- TASK PROMPT:
The response should consist of every line below, restated exactly, with no pictures.

___ EXCERPTED DATA ___

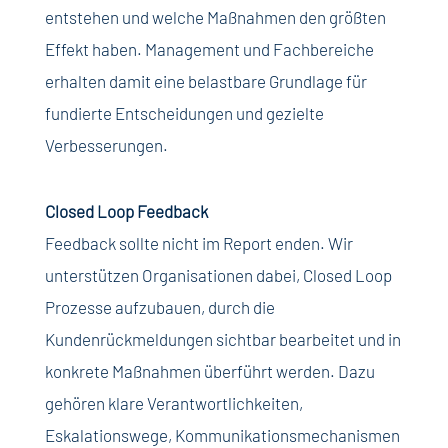
entstehen und welche Maßnahmen den größten
Effekt haben. Management und Fachbereiche
erhalten damit eine belastbare Grundlage für
fundierte Entscheidungen und gezielte
Verbesserungen.
Closed Loop Feedback
Feedback sollte nicht im Report enden. Wir
unterstützen Organisationen dabei, Closed Loop
Prozesse aufzubauen, durch die
Kundenrückmeldungen sichtbar bearbeitet und in
konkrete Maßnahmen überführt werden. Dazu
gehören klare Verantwortlichkeiten,
Eskalationswege, Kommunikationsmechanismen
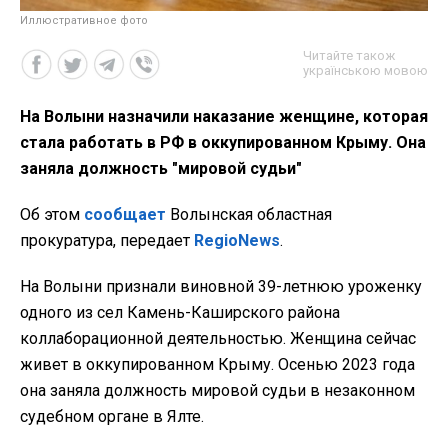
Иллюстративное фото
Читайте також
українською мовою
На Волыни назначили наказание женщине, которая
стала работать в РФ в оккупированном Крыму. Она
заняла должность "мировой судьи"
Об этом
сообщает
Волынская областная
прокуратура, передает
RegioNews
.
На Волыни признали виновной 39-летнюю уроженку
одного из сел Камень-Каширского района
коллаборационной деятельностью. Женщина сейчас
живет в оккупированном Крыму. Осенью 2023 года
она заняла должность мировой судьи в незаконном
судебном органе в Ялте.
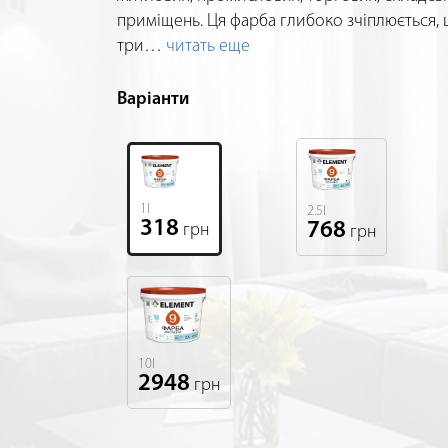
приміщень. Ця фарба глибоко зчіплюється, 
три
…
читать еще
Варіанти
1l
2.5l
318
768
грн
грн
10l
2948
грн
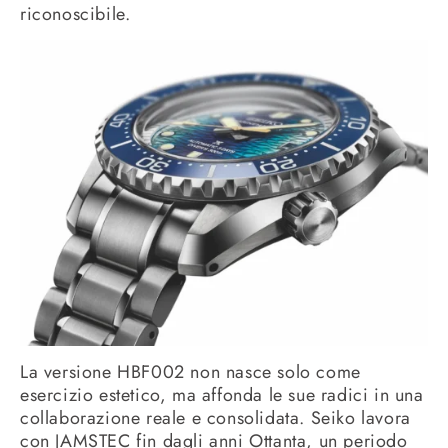
riconoscibile.
La versione HBF002 non nasce solo come
esercizio estetico, ma affonda le sue radici in una
collaborazione reale e consolidata. Seiko lavora
con JAMSTEC fin dagli anni Ottanta, un periodo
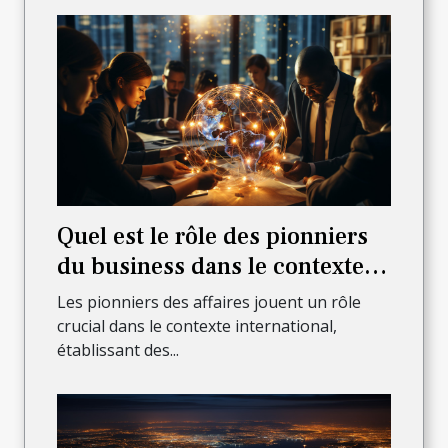
Quel est le rôle des pionniers
du business dans le contexte
international?
Les pionniers des affaires jouent un rôle
crucial dans le contexte international,
établissant des...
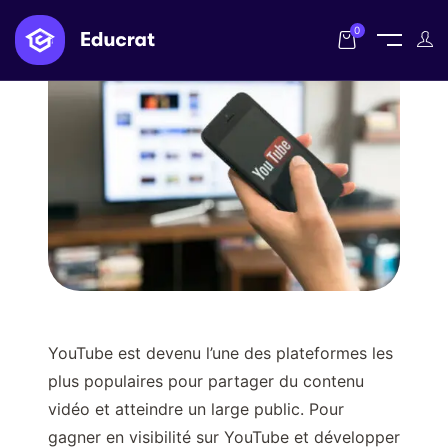
0
YouTube est devenu l’une des plateformes les
plus populaires pour partager du contenu
vidéo et atteindre un large public. Pour
gagner en visibilité sur YouTube et développer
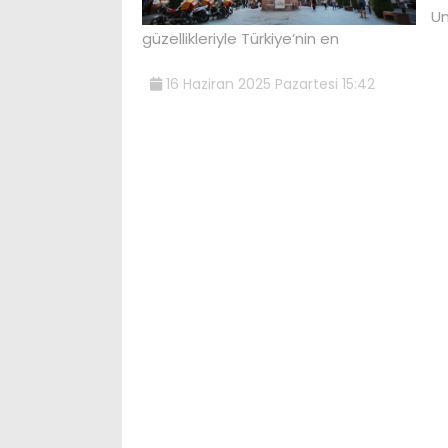
Un
güzellikleriyle Türkiye’nin en
16 Haziran 2025 Pazartesi 15:42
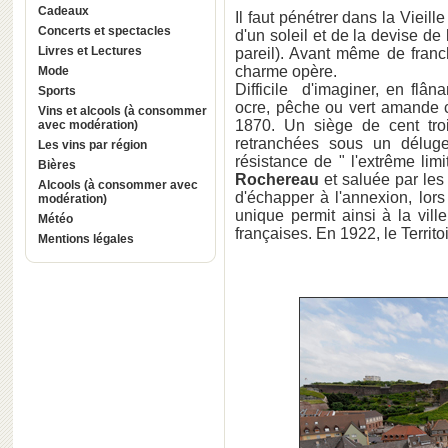
Cadeaux
Il faut pénétrer dans la Vieill
Concerts et spectacles
d'un soleil et de la devise de
Livres et Lectures
pareil). Avant même de franch
charme opère.
Mode
Difficile d'imaginer, en flân
Sports
ocre, pêche ou vert amande c
Vins et alcools (à consommer
1870. Un siège de cent troi
avec modération)
retranchées sous un déluge
Les vins par région
résistance de " l'extrême lim
Bières
Rochereau
et saluée par les
Alcools (à consommer avec
d'échapper à l'annexion, lors
modération)
unique permit ainsi à la vil
Météo
françaises. En 1922, le Territ
Mentions légales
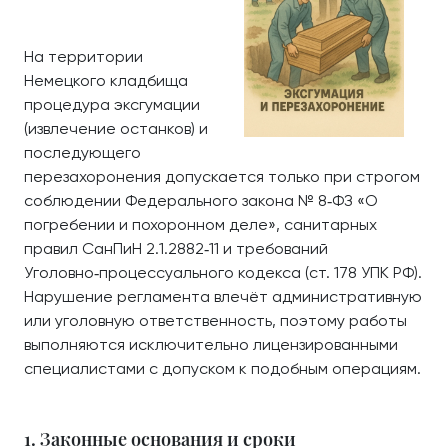
На территории
Немецкого кладбища
процедура эксгумации
(извлечение останков) и
последующего
перезахоронения допускается только при строгом
соблюдении Федерального закона № 8‑ФЗ «О
погребении и похоронном деле», санитарных
правил СанПиН 2.1.2882‑11 и требований
Уголовно‑процессуального кодекса (ст. 178 УПК РФ).
Нарушение регламента влечёт административную
или уголовную ответственность, поэтому работы
выполняются исключительно лицензированными
специалистами с допуском к подобным операциям.
1. Законные основания и сроки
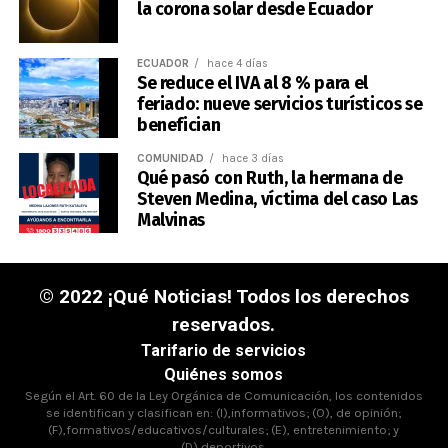
la corona solar desde Ecuador
ECUADOR
hace 4 días
Se reduce el IVA al 8 % para el
feriado: nueve servicios turísticos se
benefician
COMUNIDAD
hace 3 días
Qué pasó con Ruth, la hermana de
Steven Medina, víctima del caso Las
Malvinas
© 2022 ¡Qué Noticias! Todos los derechos
reservados.
Tarifario de servicios
Quiénes somos
Según el Art. 60 de la Ley Orgánica de Comunicación, los contenidos
se identifican y clasifican en: (I),informativos; (O), de opinión;
(F),formativos/educativos/culturales; (E), entretenimiento; y
(D),deportivos.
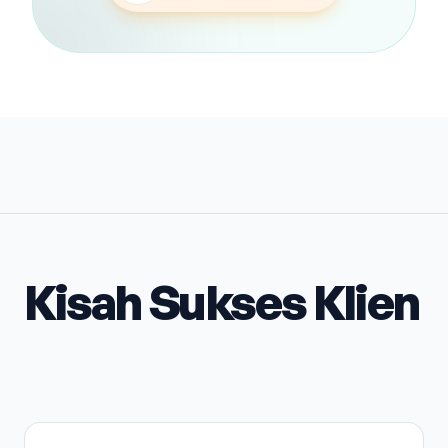
Kisah Sukses Klien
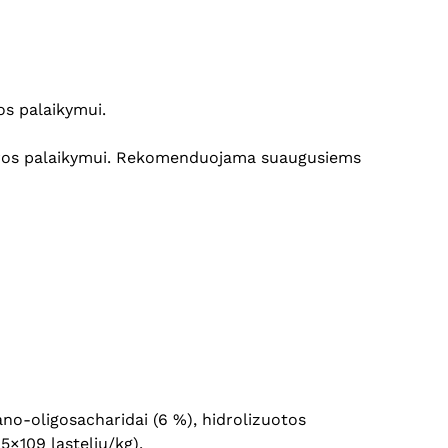
os palaikymui.
vyros palaikymui. Rekomenduojama suaugusiems
nano-oligosacharidai (6 %), hidrolizuotos
5×109 ląstelių/kg).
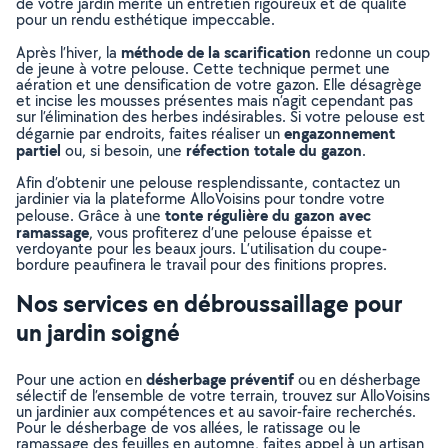
de votre jardin mérite un entretien rigoureux et de qualité
pour un rendu esthétique impeccable.
méthode de la scarification
Après l’hiver, la
redonne un coup
de jeune à votre pelouse. Cette technique permet une
aération et une densification de votre gazon. Elle désagrège
et incise les mousses présentes mais n’agit cependant pas
sur l’élimination des herbes indésirables. Si votre pelouse est
engazonnement
dégarnie par endroits, faites réaliser un
partiel
réfection totale du gazon
ou, si besoin, une
.
Afin d’obtenir une pelouse resplendissante, contactez un
jardinier via la plateforme AlloVoisins pour tondre votre
tonte régulière du gazon avec
pelouse. Grâce à une
ramassage
, vous profiterez d’une pelouse épaisse et
verdoyante pour les beaux jours. L’utilisation du coupe-
bordure peaufinera le travail pour des finitions propres.
Nos services en débroussaillage pour
un jardin soigné
désherbage préventif
Pour une action en
ou en désherbage
sélectif de l’ensemble de votre terrain, trouvez sur AlloVoisins
un jardinier aux compétences et au savoir-faire recherchés.
Pour le désherbage de vos allées, le ratissage ou le
ramassage des feuilles en automne, faites appel à un artisan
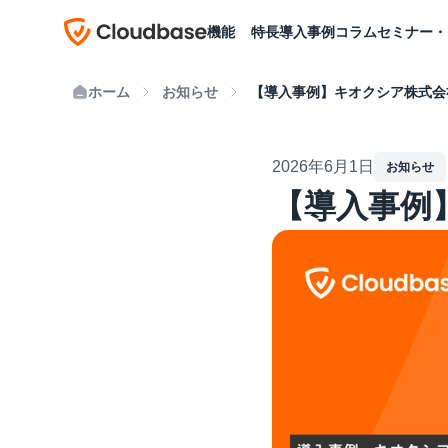
機能
特長
導入事例
コラム
セミナー・
ホーム
お知らせ
【導入事例】キオクシア株式会
2026年6月1日
お知らせ
【導入事例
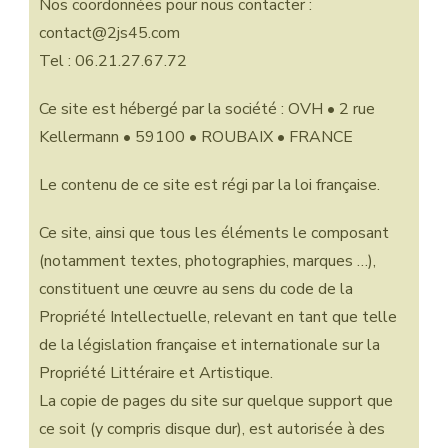
Nos coordonnées pour nous contacter :
contact@2js45.com
Tel : 06.21.27.67.72
Ce site est hébergé par la société : OVH • 2 rue
Kellermann • 59100 • ROUBAIX • FRANCE
Le contenu de ce site est régi par la loi française.
Ce site, ainsi que tous les éléments le composant
(notamment textes, photographies, marques …),
constituent une œuvre au sens du code de la
Propriété Intellectuelle, relevant en tant que telle
de la législation française et internationale sur la
Propriété Littéraire et Artistique.
La copie de pages du site sur quelque support que
ce soit (y compris disque dur), est autorisée à des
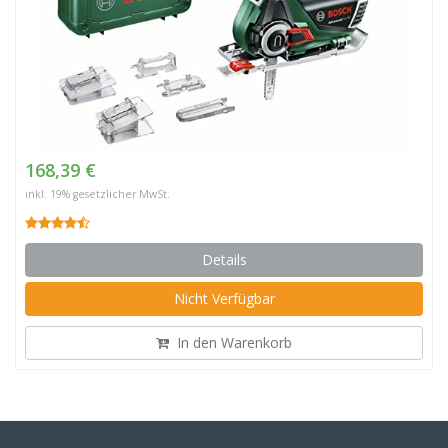
168,39 €
inkl. 19% gesetzlicher MwSt.
Details
Nicht Verfügbar
In den Warenkorb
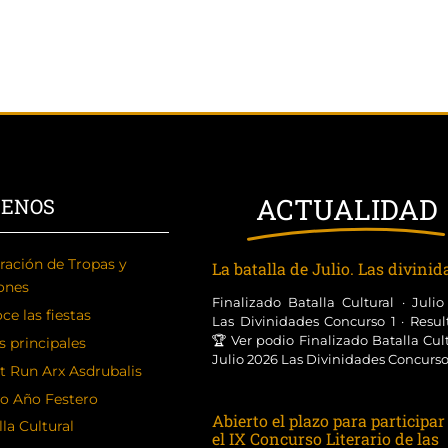
ACTUALIDAD
CENOS
ración de Tropas y
La batalla de Julio. Las divini
ones
Finalizado Batalla Cultural · Juli
ce las fiestas
Las Divinidades Concurso 1 · Resul
🏆 Ver podio Finalizado Batalla Cult
s principales
Julio 2026 Las Divinidades Concurso [
t Run Arx Asdrubalis
o Año Festero
Abierto el plazo para participar
la Cultural
el IX Concurso Literario de las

___

- TASK ANSWER:
entstehen und welche Maßnahmen den größten
Effekt haben. Management und Fachbereiche
erhalten damit eine belastbare Grundlage für
fundierte Entscheidungen und gezielte
Verbesserungen.
Closed Loop Feedback
Feedback sollte nicht im Report enden. Wir
unterstützen Organisationen dabei, Closed Loop
Prozesse aufzubauen, durch die
Kundenrückmeldungen sichtbar bearbeitet und in
konkrete Maßnahmen überführt werden. Dazu
gehören klare Verantwortlichkeiten,
Eskalationswege, Kommunikationsmechanismen
Иллюстративное фото
Читайте також
українською мовою
На Волыни назначили наказание женщине, которая
стала работать в РФ в оккупированном Крыму. Она
заняла должность "мировой судьи"
Об этом
сообщает
Волынская областная
прокуратура, передает
RegioNews
.
На Волыни признали виновной 39-летнюю уроженку
одного из сел Камень-Каширского района
коллаборационной деятельностью. Женщина сейчас
живет в оккупированном Крыму. Осенью 2023 года
она заняла должность мировой судьи в незаконном
судебном органе в Ялте.
приміщень. Ця фарба глибоко зчіплюється, 
три
…
читать еще
Варіанти
1l
2.5l
318
768
грн
грн
10l
2948
грн
riconoscibile.
La versione HBF002 non nasce solo come
esercizio estetico, ma affonda le sue radici in una
collaborazione reale e consolidata. Seiko lavora
con JAMSTEC fin dagli anni Ottanta, un periodo
Quel est le rôle des pionniers
du business dans le contexte
international?
Les pionniers des affaires jouent un rôle
crucial dans le contexte international,
établissant des...
0
YouTube est devenu l’une des plateformes les
plus populaires pour partager du contenu
vidéo et atteindre un large public. Pour
gagner en visibilité sur YouTube et développer
Un
güzellikleriyle Türkiye’nin en
16 Haziran 2025 Pazartesi 15:42
Cadeaux
Il faut pénétrer dans la Vieill
Concerts et spectacles
d'un soleil et de la devise de
Livres et Lectures
pareil). Avant même de franch
charme opère.
Mode
Difficile d'imaginer, en flân
Sports
ocre, pêche ou vert amande c
Vins et alcools (à consommer
1870. Un siège de cent troi
avec modération)
retranchées sous un déluge
Les vins par région
résistance de " l'extrême lim
Bières
Rochereau
et saluée par les
Alcools (à consommer avec
d'échapper à l'annexion, lors
modération)
unique permit ainsi à la vil
Météo
françaises. En 1922, le Territ
Mentions légales
На территории
Немецкого кладбища
процедура эксгумации
(извлечение останков) и
последующего
перезахоронения допускается только при строгом
соблюдении Федерального закона № 8‑ФЗ «О
погребении и похоронном деле», санитарных
правил СанПиН 2.1.2882‑11 и требований
Уголовно‑процессуального кодекса (ст. 178 УПК РФ).
Нарушение регламента влечёт административную
или уголовную ответственность, поэтому работы
выполняются исключительно лицензированными
специалистами с допуском к подобным операциям.
1. Законные основания и сроки
la corona solar desde Ecuador
ECUADOR
hace 4 días
Se reduce el IVA al 8 % para el
feriado: nueve servicios turísticos se
benefician
COMUNIDAD
hace 3 días
Qué pasó con Ruth, la hermana de
Steven Medina, víctima del caso Las
Malvinas
© 2022 ¡Qué Noticias! Todos los derechos
reservados.
Tarifario de servicios
Quiénes somos
Según el Art. 60 de la Ley Orgánica de Comunicación, los contenidos
se identifican y clasifican en: (I),informativos; (O), de opinión;
(F),formativos/educativos/culturales; (E), entretenimiento; y
(D),deportivos.
Kisah Sukses Klien
os palaikymui.
vyros palaikymui. Rekomenduojama suaugusiems
nano-oligosacharidai (6 %), hidrolizuotos
5×109 ląstelių/kg).
de votre jardin mérite un entretien rigoureux et de qualité
pour un rendu esthétique impeccable.
méthode de la scarification
Après l’hiver, la
redonne un coup
de jeune à votre pelouse. Cette technique permet une
aération et une densification de votre gazon. Elle désagrège
et incise les mousses présentes mais n’agit cependant pas
sur l’élimination des herbes indésirables. Si votre pelouse est
engazonnement
dégarnie par endroits, faites réaliser un
partiel
réfection totale du gazon
ou, si besoin, une
.
Afin d’obtenir une pelouse resplendissante, contactez un
jardinier via la plateforme AlloVoisins pour tondre votre
tonte régulière du gazon avec
pelouse. Grâce à une
ramassage
, vous profiterez d’une pelouse épaisse et
verdoyante pour les beaux jours. L’utilisation du coupe-
bordure peaufinera le travail pour des finitions propres.
Nos services en débroussaillage pour
un jardin soigné
désherbage préventif
Pour une action en
ou en désherbage
sélectif de l’ensemble de votre terrain, trouvez sur AlloVoisins
un jardinier aux compétences et au savoir-faire recherchés.
Pour le désherbage de vos allées, le ratissage ou le
ramassage des feuilles en automne, faites appel à un artisan
機能
特長
導入事例
コラム
セミナー・
ホーム
お知らせ
【導入事例】キオクシア株式会
2026年6月1日
お知らせ
【導入事例
Nos coordonnées pour nous contacter :
contact@2js45.com
Tel : 06.21.27.67.72
Ce site est hébergé par la société : OVH • 2 rue
Kellermann • 59100 • ROUBAIX • FRANCE
Le contenu de ce site est régi par la loi française.
Ce site, ainsi que tous les éléments le composant
(notamment textes, photographies, marques …),
constituent une œuvre au sens du code de la
Propriété Intellectuelle, relevant en tant que telle
de la législation française et internationale sur la
Propriété Littéraire et Artistique.
La copie de pages du site sur quelque support que
ce soit (y compris disque dur), est autorisée à des
168,39 €
inkl. 19% gesetzlicher MwSt.
Details
Nicht Verfügbar
In den Warenkorb
ACTUALIDAD
CENOS
ración de Tropas y
La batalla de Julio. Las divini
ones
Finalizado Batalla Cultural · Juli
ce las fiestas
Las Divinidades Concurso 1 · Resul
🏆 Ver podio Finalizado Batalla Cult
s principales
Julio 2026 Las Divinidades Concurso [
t Run Arx Asdrubalis
o Año Festero
Abierto el plazo para participar
la Cultural
el IX Concurso Literario de las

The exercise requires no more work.